I lettori più fortunati hanno alle spalle una famiglia di grandi amatori di libri, e sono cresciuti a pane e storie da leggere. Altri scoprono la lettura più avanti, magari a scuola, altri ancora si innamorano della lettura da adulti.

Una delle caratteristiche più comuni del lettore è avere quella persona lì, un amico speciale, con cui vedersi per un caffè e parlare. Di cosa? Ma di libri, ovviamente.

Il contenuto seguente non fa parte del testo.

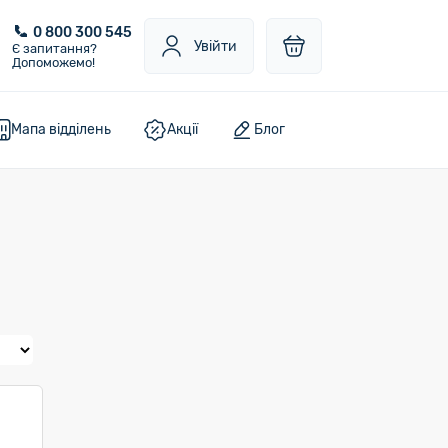
0 800 300 545
Увійти
Є запитання?
Допоможемо!
Мапа відділень
Акції
Блог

Può trattarsi dell’amico che lavora come giornalista ed è sempre aggiornato sulle novità in uscita; o l’amica del liceo, con cui ricordare dei viaggi in treno gomito a gomito, con il naso sulle pagine; o ancora un collega, che approfitta delle pause per commentare con voi il libro che sta leggendo.

Non è importante l’età, il sesso, il gusto in fatto di libri; non è neanche importante vederlo tutti i giorni: quella persona la individuiamo perfettamente, ed è un piacere collegarla all’attività che adoriamo più di tutto il resto: leggere.